Ant ships with a version of JUnit 3 by default. JUnit 3 has no support for test annotations.
To use the JUnit 4 annotations from the junit task make sure that you provide the location of a JUnit 4 jar in a nested classpath element of the junit task (see this entry in the ant FAQ).
<junit showoutput="yes" fork="true">
<classpath>
<!-- The location of the JUnit version that you want to use -->
<pathelement location="lib/junit-4.9b1.jar"/>
</classpath>
<formatter type="plain" usefile="false" />
<batchtest>
<fileset dir="${tests.dir}"/>
</batchtest>
</junit>
This is a preferable solution to overwriting the ant-junit.jar in ANT_HOME/lib as it means you can keep your JUnit jar in source control alongside your code making upgrades to later versions straightforward.
Note that whilst I haven't specified any include pattern in my fileset above this does mean that the junit task will attempt to run JUnit against all the classes in that directory structure which might result in a number of classes being included that don't contain any tests depending on how you have structured your source files.
You can finally only find and execute tests with the skipNonTests parameter added in ant 1.9.3+!

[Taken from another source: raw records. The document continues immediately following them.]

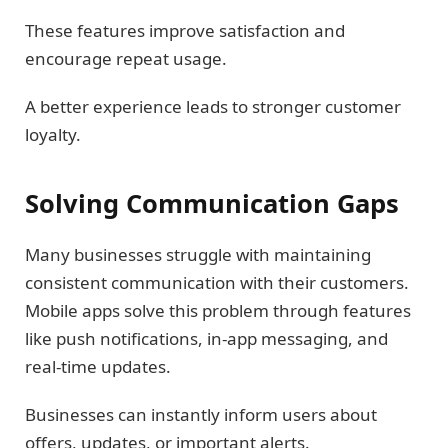
These features improve satisfaction and
encourage repeat usage.
A better experience leads to stronger customer
loyalty.
Solving Communication Gaps
Many businesses struggle with maintaining
consistent communication with their customers.
Mobile apps solve this problem through features
like push notifications, in-app messaging, and
real-time updates.
Businesses can instantly inform users about
offers, updates, or important alerts.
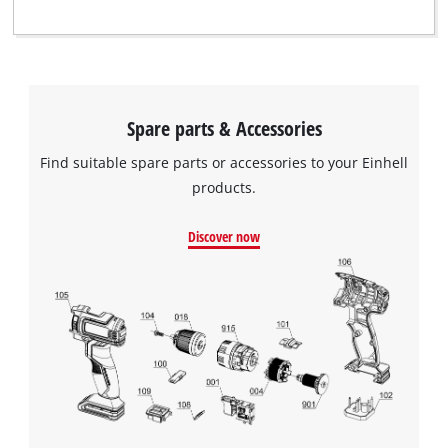
Spare parts & Accessories
Find suitable spare parts or accessories to your Einhell
products.
Discover now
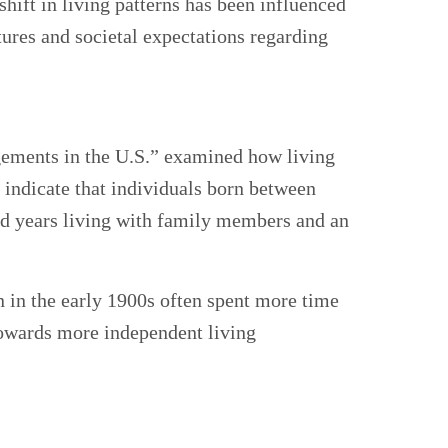
shift in living patterns has been influenced
tures and societal expectations regarding
ngements in the U.S.” examined how living
indicate that individuals born between
ed years living with family members and an
rn in the early 1900s often spent more time
towards more independent living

This is the code snippet from the accepted answer above (except for the new skipNonTests parameter and getting rid of the "Test" in the filename requirement):
<junit printsummary="yes" haltonfailure="yes">
<formatter type="xml"/>
<classpath refid="path.test"/>
<batchtest skipNonTests="true" fork="yes" todir="${dir.report.unittests.xml}">
<fileset dir="src">
<include name="**/*.java"/>
</fileset>
</batchtest>
</junit>
This happened to me and it was because I was both using annotations and extending TestCase.

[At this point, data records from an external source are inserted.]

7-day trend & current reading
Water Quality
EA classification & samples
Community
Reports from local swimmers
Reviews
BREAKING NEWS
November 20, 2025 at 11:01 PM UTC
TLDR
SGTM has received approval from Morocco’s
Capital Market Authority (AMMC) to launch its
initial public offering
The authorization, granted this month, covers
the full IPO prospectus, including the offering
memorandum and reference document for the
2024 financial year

public class TestXXX extends TestCase {
#Test
public void testSimpleValidCase() {
// this was running
}
#Test
public void simpleValidCase() {
// this wasn't running
}
}
When you extend TestCase you are assuming JUnit3 style so JUnit4 annotations are ignored.
The solution is to stop extending TestCase.

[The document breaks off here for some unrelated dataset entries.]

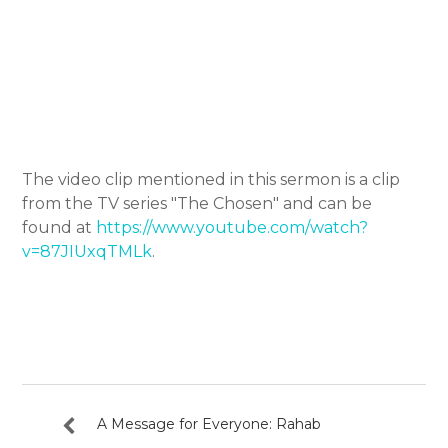
The video clip mentioned in this sermon is a clip
from the TV series "The Chosen" and can be
found at
https://www.youtube.com/watch?
v=87JIUxqTMLk
.
A Message for Everyone: Rahab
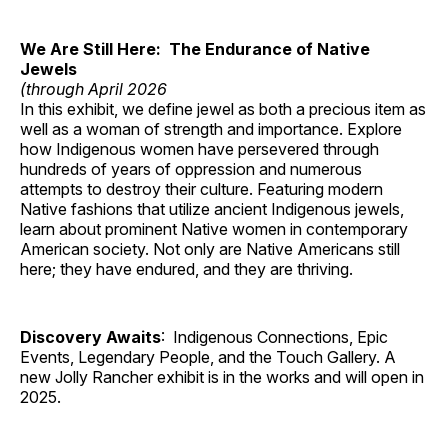
We Are Still Here: The Endurance of Native
Jewels
(through April 2026
In this exhibit, we define jewel as both a precious item as
well as a woman of strength and importance. Explore
how Indigenous women have persevered through
hundreds of years of oppression and numerous
attempts to destroy their culture. Featuring modern
Native fashions that utilize ancient Indigenous jewels,
learn about prominent Native women in contemporary
American society. Not only are Native Americans still
here; they have endured, and they are thriving.
Discovery Awaits
: Indigenous Connections, Epic
Events, Legendary People, and the Touch Gallery. A
new Jolly Rancher exhibit is in the works and will open in
2025.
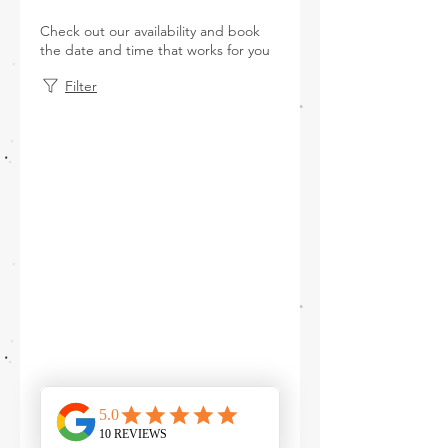
Check out our availability and book
the date and time that works for you
Filter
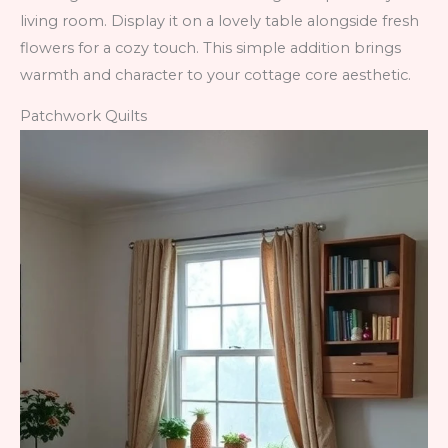
living room. Display it on a lovely table alongside fresh
flowers for a cozy touch. This simple addition brings
warmth and character to your cottage core aesthetic.
Patchwork Quilts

Verify your classpath definition...
this solved my problem.
<path id="classpath" description="Classpath do Projeto">
<fileset dir="${LIB}">
<include name="**/*.jar" />
<exclude name="**/.SVN/*.*"/>
</fileset>
</path>
This is the relevant part of my generic ant script... not sure if that'll help you or not..
<junit fork="true"
forkmode="once"
haltonfailure="false"
haltonerror="false"
failureproperty="tests.failures"
errorproperty="tests.errors"
includeantruntime="true"
showoutput="true"
printsummary="true">
<classpath>
<path refid="path-id.test.classpath.run"/>
</classpath>
<formatter type="xml"/>
<batchtest fork="yes"
todir="${dir.build.testresults}">
<fileset dir="${dir.src.tests}">
<include name="**/*Test.java"/>
</fileset>
</batchtest>
</junit>
Apply this annotation to the other classes org.junit.Ignore
I also tried to do tests with JUnit 4.0 without JUnit4TestAdapter, i.e. without method
public static junit.framework.Test suite() {
return new JUnit4TestAdapter(SomeTestClass.class);
}
I use ant 1.9.4.
Running ant test verbose (ant -v ) shows
[junit] Running multiple tests in the same VM
[junit] Implicitly adding /usr/share/java/junit.jar:/usr/sharejava/ant-launcher.jar:/usr/share/java/ant.jar:/usr/share/java/ant/ant-junit.jar to CLASSPATH
Aha, but still there is some ant-junit-task.
Downloading this shows in addition
/usr/share/java/ant/ant-junit4.jar which is not added implicitly.
I just added it explicitly:
<junit printsummary="yes"
fork="yes"
forkmode="once"
maxmemory="1023m"
showoutput="no">
...
<classpath>
<pathelement path="...:${junitJar}:${hamcrestJar}:/usr/share/java/ant/ant-junit4.jar" />
</classpath>
...
</junit>
and it worked. Without: no.
I am aware that this solution is not beautiful at all...
What I ended up doing was adding an Ant to one of my definitions that is used by the task>. Et voila.